Rogers cerca il poker - La prima maglia iridata l'aveva conquistata quasi un anno dopo il Mondiale di Hamilton 2003 per la squalifica di Millar, le altre due sul campo a Verona e Madrid. L'australiano Michael Rogers non può che ripartire tra i favori del pronostico per cercare l'ennesimo titolo della cronometro. Una situazione strana, quella di Rogers, che domina i Mondiali, ma non riesce ad imporsi nelle altre crono che contano durante la stagione.
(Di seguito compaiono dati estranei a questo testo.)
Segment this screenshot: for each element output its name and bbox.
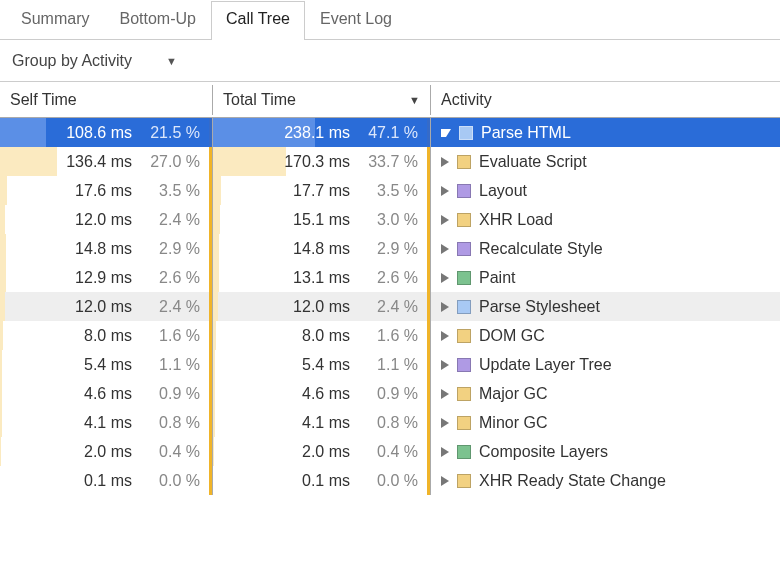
expand-icon[interactable] — [441, 273, 449, 283]
tab-bar: SummaryBottom-UpCall TreeEvent Log — [0, 0, 780, 40]
activity-name: Layout — [479, 182, 527, 200]
table-row[interactable]: 12.0 ms2.4 %15.1 ms3.0 %XHR Load — [0, 205, 780, 234]
category-swatch — [457, 329, 471, 343]
self-pct: 2.6 % — [136, 269, 212, 287]
tab-event-log[interactable]: Event Log — [305, 1, 407, 40]
cell-total-time: 170.3 ms33.7 % — [213, 147, 431, 176]
total-pct: 47.1 % — [354, 124, 430, 142]
self-ms: 17.6 ms — [12, 182, 136, 200]
column-header-self-time[interactable]: Self Time — [0, 85, 213, 115]
cell-self-time: 5.4 ms1.1 % — [0, 350, 213, 379]
expand-icon[interactable] — [441, 447, 449, 457]
total-ms: 170.3 ms — [230, 153, 354, 171]
total-bar — [213, 408, 215, 437]
total-ms: 13.1 ms — [230, 269, 354, 287]
expand-icon[interactable] — [441, 302, 449, 312]
expand-icon[interactable] — [441, 476, 449, 486]
self-bar — [0, 379, 2, 408]
total-pct: 2.9 % — [354, 240, 430, 258]
tab-summary[interactable]: Summary — [6, 1, 104, 40]
tab-bottom-up[interactable]: Bottom-Up — [104, 1, 210, 40]
table-row[interactable]: 12.9 ms2.6 %13.1 ms2.6 %Paint — [0, 263, 780, 292]
self-bar — [0, 234, 6, 263]
table-row[interactable]: 12.0 ms2.4 %12.0 ms2.4 %Parse Stylesheet — [0, 292, 780, 321]
self-ms: 5.4 ms — [12, 356, 136, 374]
cell-self-time: 4.6 ms0.9 % — [0, 379, 213, 408]
expand-icon[interactable] — [441, 157, 449, 167]
total-bar — [213, 437, 214, 466]
column-header-total-time[interactable]: Total Time ▼ — [213, 85, 431, 115]
table-row[interactable]: 4.6 ms0.9 %4.6 ms0.9 %Major GC — [0, 379, 780, 408]
cell-activity: Composite Layers — [431, 437, 780, 466]
self-pct: 3.5 % — [136, 182, 212, 200]
self-bar — [0, 321, 3, 350]
self-pct: 0.8 % — [136, 414, 212, 432]
category-swatch — [457, 445, 471, 459]
cell-total-time: 2.0 ms0.4 % — [213, 437, 431, 466]
cell-activity: Parse Stylesheet — [431, 292, 780, 321]
table-row[interactable]: 5.4 ms1.1 %5.4 ms1.1 %Update Layer Tree — [0, 350, 780, 379]
expand-icon[interactable] — [441, 186, 449, 196]
expand-icon[interactable] — [441, 418, 449, 428]
category-swatch — [457, 242, 471, 256]
cell-total-time: 17.7 ms3.5 % — [213, 176, 431, 205]
group-by-label: Group by Activity — [12, 52, 132, 70]
cell-total-time: 8.0 ms1.6 % — [213, 321, 431, 350]
category-swatch — [457, 213, 471, 227]
self-pct: 1.1 % — [136, 356, 212, 374]
cell-activity: DOM GC — [431, 321, 780, 350]
table-row[interactable]: 17.6 ms3.5 %17.7 ms3.5 %Layout — [0, 176, 780, 205]
column-header-activity[interactable]: Activity — [431, 85, 780, 115]
cell-self-time: 14.8 ms2.9 % — [0, 234, 213, 263]
total-bar — [213, 292, 218, 321]
expand-icon[interactable] — [441, 215, 449, 225]
table-row[interactable]: 14.8 ms2.9 %14.8 ms2.9 %Recalculate Styl… — [0, 234, 780, 263]
table-row[interactable]: 0.1 ms0.0 %0.1 ms0.0 %XHR Ready State Ch… — [0, 466, 780, 495]
cell-self-time: 17.6 ms3.5 % — [0, 176, 213, 205]
toolbar: Group by Activity ▼ — [0, 40, 780, 82]
total-pct: 0.8 % — [354, 414, 430, 432]
total-ms: 0.1 ms — [230, 472, 354, 490]
total-ms: 5.4 ms — [230, 356, 354, 374]
total-ms: 238.1 ms — [230, 124, 354, 142]
total-pct: 1.1 % — [354, 356, 430, 374]
group-by-dropdown[interactable]: Group by Activity ▼ — [12, 52, 177, 70]
self-pct: 21.5 % — [136, 124, 212, 142]
self-pct: 2.9 % — [136, 240, 212, 258]
cell-activity: XHR Ready State Change — [431, 466, 780, 495]
table-row[interactable]: 8.0 ms1.6 %8.0 ms1.6 %DOM GC — [0, 321, 780, 350]
cell-activity: Parse HTML — [431, 118, 780, 147]
table-row[interactable]: 2.0 ms0.4 %2.0 ms0.4 %Composite Layers — [0, 437, 780, 466]
cell-total-time: 5.4 ms1.1 % — [213, 350, 431, 379]
table-row[interactable]: 136.4 ms27.0 %170.3 ms33.7 %Evaluate Scr… — [0, 147, 780, 176]
tab-call-tree[interactable]: Call Tree — [211, 1, 305, 40]
cell-self-time: 136.4 ms27.0 % — [0, 147, 213, 176]
total-pct: 0.0 % — [354, 472, 430, 490]
self-bar — [0, 292, 5, 321]
self-ms: 0.1 ms — [12, 472, 136, 490]
table-row[interactable]: 4.1 ms0.8 %4.1 ms0.8 %Minor GC — [0, 408, 780, 437]
self-pct: 0.4 % — [136, 443, 212, 461]
activity-name: Composite Layers — [479, 443, 608, 461]
expand-icon[interactable] — [441, 331, 449, 341]
cell-self-time: 12.0 ms2.4 % — [0, 292, 213, 321]
cell-self-time: 8.0 ms1.6 % — [0, 321, 213, 350]
self-ms: 4.6 ms — [12, 385, 136, 403]
cell-self-time: 12.0 ms2.4 % — [0, 205, 213, 234]
activity-name: Parse Stylesheet — [479, 298, 600, 316]
expand-icon[interactable] — [441, 129, 451, 137]
total-pct: 2.6 % — [354, 269, 430, 287]
table-row[interactable]: 108.6 ms21.5 %238.1 ms47.1 %Parse HTML — [0, 118, 780, 147]
total-bar — [213, 205, 220, 234]
expand-icon[interactable] — [441, 389, 449, 399]
expand-icon[interactable] — [441, 360, 449, 370]
activity-name: Update Layer Tree — [479, 356, 612, 374]
total-pct: 0.9 % — [354, 385, 430, 403]
self-bar — [0, 176, 7, 205]
total-bar — [213, 350, 215, 379]
total-ms: 4.1 ms — [230, 414, 354, 432]
cell-activity: Evaluate Script — [431, 147, 780, 176]
cell-self-time: 0.1 ms0.0 % — [0, 466, 213, 495]
expand-icon[interactable] — [441, 244, 449, 254]
activity-name: Evaluate Script — [479, 153, 587, 171]
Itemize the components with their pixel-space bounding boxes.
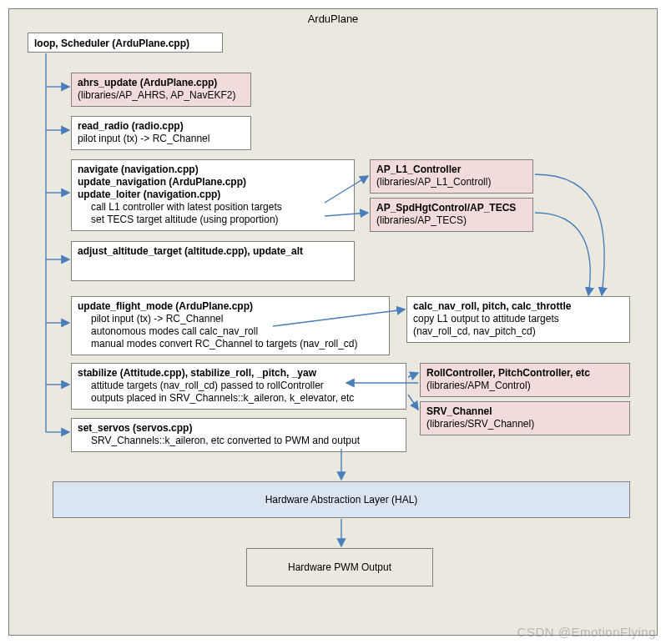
watermark: CSDN @EmotionFlying — [517, 625, 656, 639]
flight-d2: autonomous modes call calc_nav_roll — [78, 325, 258, 338]
stab-d2: outputs placed in SRV_Channels::k_ailero… — [78, 392, 354, 405]
box-hal: Hardware Abstraction Layer (HAL) — [53, 481, 630, 518]
nav-d2: set TECS target altitude (using proporti… — [78, 214, 279, 226]
nav-d1: call L1 controller with latest position … — [78, 201, 282, 214]
nav-l1: navigate (navigation.cpp) — [78, 164, 199, 175]
l1-title: AP_L1_Controller — [376, 164, 461, 175]
box-hardware-pwm: Hardware PWM Output — [246, 548, 433, 586]
rp-title: RollController, PitchController, etc — [426, 367, 590, 379]
ahrs-sub: (libraries/AP_AHRS, AP_NavEKF2) — [78, 89, 235, 101]
box-l1-controller: AP_L1_Controller (libraries/AP_L1_Contro… — [370, 159, 533, 194]
srv-sub: (libraries/SRV_Channel) — [426, 418, 534, 430]
box-srv-channel: SRV_Channel (libraries/SRV_Channel) — [420, 401, 630, 435]
box-stabilize: stabilize (Attitude.cpp), stabilize_roll… — [71, 363, 406, 410]
servos-sub: SRV_Channels::k_aileron, etc converted t… — [78, 435, 360, 447]
box-adjust-altitude: adjust_altitude_target (altitude.cpp), u… — [71, 241, 355, 281]
box-loop-scheduler: loop, Scheduler (ArduPlane.cpp) — [28, 33, 223, 53]
nav-l2: update_navigation (ArduPlane.cpp) — [78, 176, 246, 188]
calc-d1: copy L1 output to attitude targets — [413, 313, 559, 325]
stab-title: stabilize (Attitude.cpp), stabilize_roll… — [78, 367, 316, 379]
srv-title: SRV_Channel — [426, 405, 492, 417]
l1-sub: (libraries/AP_L1_Controll) — [376, 176, 491, 188]
hal-title: Hardware Abstraction Layer (HAL) — [265, 494, 418, 506]
diagram-canvas: ArduPlane loop, Scheduler (ArduPlane.cpp… — [8, 8, 658, 636]
ahrs-title: ahrs_update (ArduPlane.cpp) — [78, 77, 217, 88]
box-navigate: navigate (navigation.cpp) update_navigat… — [71, 159, 355, 231]
radio-title: read_radio (radio.cpp) — [78, 120, 184, 132]
calc-d2: (nav_roll_cd, nav_pitch_cd) — [413, 325, 536, 337]
alt-title: adjust_altitude_target (altitude.cpp), u… — [78, 245, 303, 257]
tecs-title: AP_SpdHgtControl/AP_TECS — [376, 202, 516, 214]
calc-title: calc_nav_roll, pitch, calc_throttle — [413, 300, 571, 312]
box-ahrs-update: ahrs_update (ArduPlane.cpp) (libraries/A… — [71, 73, 251, 107]
pwm-title: Hardware PWM Output — [288, 561, 391, 573]
flight-title: update_flight_mode (ArduPlane.cpp) — [78, 300, 253, 312]
box-read-radio: read_radio (radio.cpp) pilot input (tx) … — [71, 116, 251, 150]
tecs-sub: (libraries/AP_TECS) — [376, 214, 467, 226]
flight-d1: pilot input (tx) -> RC_Channel — [78, 313, 223, 325]
box-calc-nav-roll: calc_nav_roll, pitch, calc_throttle copy… — [406, 296, 630, 343]
box-tecs: AP_SpdHgtControl/AP_TECS (libraries/AP_T… — [370, 198, 533, 232]
box-set-servos: set_servos (servos.cpp) SRV_Channels::k_… — [71, 418, 406, 452]
flight-d3: manual modes convert RC_Channel to targe… — [78, 338, 358, 350]
box-update-flight-mode: update_flight_mode (ArduPlane.cpp) pilot… — [71, 296, 390, 355]
nav-l3: update_loiter (navigation.cpp) — [78, 189, 220, 200]
box-roll-pitch-controller: RollController, PitchController, etc (li… — [420, 363, 630, 397]
rp-sub: (libraries/APM_Control) — [426, 380, 531, 391]
diagram-title: ArduPlane — [9, 13, 657, 25]
radio-sub: pilot input (tx) -> RC_Channel — [78, 133, 209, 144]
servos-title: set_servos (servos.cpp) — [78, 422, 192, 434]
stab-d1: attitude targets (nav_roll_cd) passed to… — [78, 380, 324, 392]
loop-title: loop, Scheduler (ArduPlane.cpp) — [34, 38, 189, 49]
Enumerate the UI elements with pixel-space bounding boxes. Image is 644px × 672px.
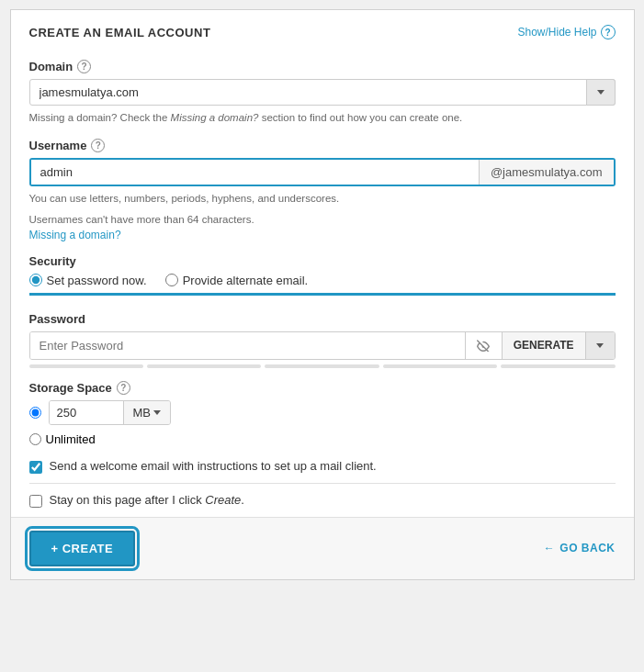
storage-unlimited-row: Unlimited xyxy=(29,432,616,446)
go-back-label: GO BACK xyxy=(559,542,615,554)
password-input-row: GENERATE xyxy=(29,331,616,360)
stay-on-page-text: Stay on this page after I click Create. xyxy=(50,493,244,507)
storage-custom-row: MB xyxy=(29,400,616,425)
storage-value-input[interactable] xyxy=(50,401,123,424)
generate-dropdown-button[interactable] xyxy=(585,332,615,359)
security-option1-label[interactable]: Set password now. xyxy=(29,274,147,287)
security-radio-row: Set password now. Provide alternate emai… xyxy=(29,274,616,287)
domain-select-wrapper: jamesmulatya.com xyxy=(29,79,616,106)
page-title: CREATE AN EMAIL ACCOUNT xyxy=(29,26,211,39)
username-help-icon[interactable]: ? xyxy=(91,139,105,152)
security-option2-radio[interactable] xyxy=(165,274,178,286)
show-hide-help-link[interactable]: Show/Hide Help ? xyxy=(517,25,615,39)
username-hint1: You can use letters, numbers, periods, h… xyxy=(29,191,616,207)
storage-unit-label: MB xyxy=(133,406,152,420)
storage-group: Storage Space ? MB Unlimited xyxy=(29,381,616,446)
security-blue-bar xyxy=(29,293,616,296)
strength-bar-5 xyxy=(501,364,615,368)
username-label: Username ? xyxy=(29,139,616,152)
arrow-left-icon: ← xyxy=(544,542,556,554)
eye-slash-icon xyxy=(475,339,491,352)
create-button[interactable]: + CREATE xyxy=(29,531,136,566)
card-body: Domain ? jamesmulatya.com Missing a doma… xyxy=(11,50,634,508)
stay-on-page-group: Stay on this page after I click Create. xyxy=(29,493,616,508)
storage-unit-chevron-icon xyxy=(153,410,161,415)
storage-label: Storage Space ? xyxy=(29,381,616,395)
password-label: Password xyxy=(29,312,616,326)
card-footer: + CREATE ← GO BACK xyxy=(11,517,634,579)
stay-on-page-label[interactable]: Stay on this page after I click Create. xyxy=(29,493,616,508)
password-toggle-visibility-button[interactable] xyxy=(465,332,502,359)
username-input-row: @jamesmulatya.com xyxy=(29,158,616,186)
storage-help-icon[interactable]: ? xyxy=(117,381,130,395)
domain-select[interactable]: jamesmulatya.com xyxy=(29,79,616,106)
create-email-account-card: CREATE AN EMAIL ACCOUNT Show/Hide Help ?… xyxy=(10,9,635,580)
welcome-email-checkbox[interactable] xyxy=(29,461,42,474)
help-circle-icon: ? xyxy=(601,25,616,39)
domain-hint: Missing a domain? Check the Missing a do… xyxy=(29,110,616,126)
strength-bar-4 xyxy=(383,364,497,368)
domain-group: Domain ? jamesmulatya.com Missing a doma… xyxy=(29,60,616,126)
password-strength-bars xyxy=(29,364,616,368)
storage-unit-button[interactable]: MB xyxy=(123,401,171,424)
password-group: Password GENERATE xyxy=(29,305,616,368)
welcome-email-group: Send a welcome email with instructions t… xyxy=(29,459,616,474)
username-group: Username ? @jamesmulatya.com You can use… xyxy=(29,139,616,241)
storage-custom-radio[interactable] xyxy=(29,407,41,419)
strength-bar-2 xyxy=(147,364,261,368)
create-button-label: + CREATE xyxy=(51,542,114,555)
card-header: CREATE AN EMAIL ACCOUNT Show/Hide Help ? xyxy=(11,10,634,50)
security-option1-text: Set password now. xyxy=(47,274,147,287)
username-hint2: Usernames can't have more than 64 charac… xyxy=(29,212,616,228)
security-option2-text: Provide alternate email. xyxy=(183,274,309,287)
username-missing-domain-link[interactable]: Missing a domain? xyxy=(29,229,121,241)
security-group: Security Set password now. Provide alter… xyxy=(29,254,616,296)
generate-password-button[interactable]: GENERATE xyxy=(502,332,585,359)
strength-bar-1 xyxy=(29,364,143,368)
show-hide-help-label: Show/Hide Help xyxy=(517,26,596,39)
storage-unlimited-label[interactable]: Unlimited xyxy=(46,432,96,446)
security-label: Security xyxy=(29,254,616,268)
storage-input-group: MB xyxy=(49,400,172,425)
go-back-link[interactable]: ← GO BACK xyxy=(544,542,616,554)
username-suffix: @jamesmulatya.com xyxy=(479,160,614,185)
generate-chevron-icon xyxy=(596,343,604,348)
security-option1-radio[interactable] xyxy=(29,274,42,286)
welcome-email-label[interactable]: Send a welcome email with instructions t… xyxy=(29,459,616,474)
divider xyxy=(29,483,616,484)
security-option2-label[interactable]: Provide alternate email. xyxy=(165,274,309,287)
storage-unlimited-radio[interactable] xyxy=(29,433,41,445)
stay-on-page-checkbox[interactable] xyxy=(29,495,42,508)
domain-label: Domain ? xyxy=(29,60,616,73)
password-input[interactable] xyxy=(30,332,465,359)
domain-help-icon[interactable]: ? xyxy=(77,60,91,73)
welcome-email-text: Send a welcome email with instructions t… xyxy=(50,459,377,473)
username-input[interactable] xyxy=(31,160,479,185)
strength-bar-3 xyxy=(265,364,378,368)
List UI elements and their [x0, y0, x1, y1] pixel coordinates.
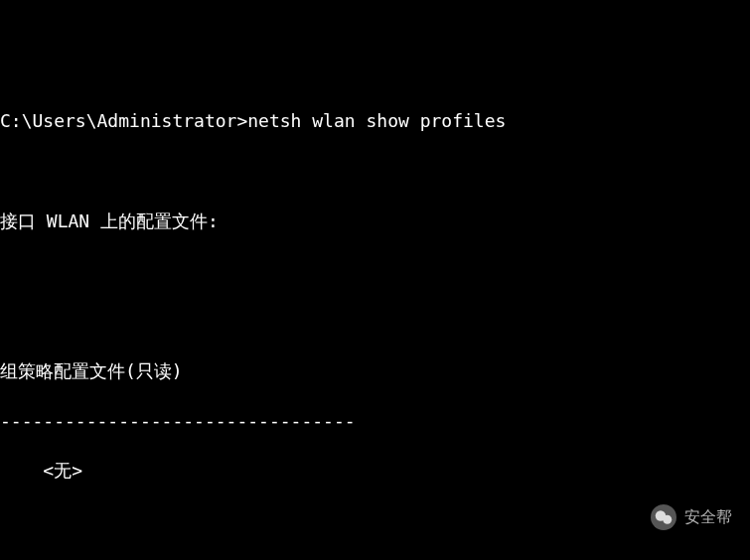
group-policy-title: 组策略配置文件(只读): [0, 358, 750, 383]
interface-header: 接口 WLAN 上的配置文件:: [0, 209, 750, 233]
watermark: 安全帮: [651, 504, 732, 530]
command-prompt-line[interactable]: C:\Users\Administrator>netsh wlan show p…: [0, 108, 750, 133]
prompt: C:\Users\Administrator>: [0, 110, 247, 131]
command: netsh wlan show profiles: [247, 110, 506, 131]
group-policy-none: <无>: [0, 458, 750, 483]
watermark-text: 安全帮: [684, 506, 732, 528]
wechat-icon: [651, 504, 676, 530]
blank-line: [0, 508, 750, 533]
svg-point-1: [663, 515, 672, 524]
group-policy-separator: ---------------------------------: [0, 408, 750, 433]
blank-line: [0, 158, 750, 183]
blank-line: [0, 308, 750, 333]
blank-line: [0, 258, 750, 283]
Il campione in carica dovrà guardarsi soprattutto dallo svizzero Fabian Cancellara e dallo spagnolo Josè Ivan Gutierrez che un anno fa lo accompagnarono sul podio, ma anche dal ritrovato britannico David Millar, dai tedeschi Lang e Kloden, dall'americano David Zabriskie che pure da qualche tempo non si vede. Qualche altro nome interessante è quello degli svedesi Gustav Larsson (4° in questa prova a Verona) e Thomas Lovkvist (5° nella crono al Tour), e dell'ungherese Laszlo Bodrogi, uomini che potrebbero inserirsi sul podio se qualcuno dei big mancasse la gara, mentre Vinokourov deciderà se gareggiare o meno solo all'ultimo momento.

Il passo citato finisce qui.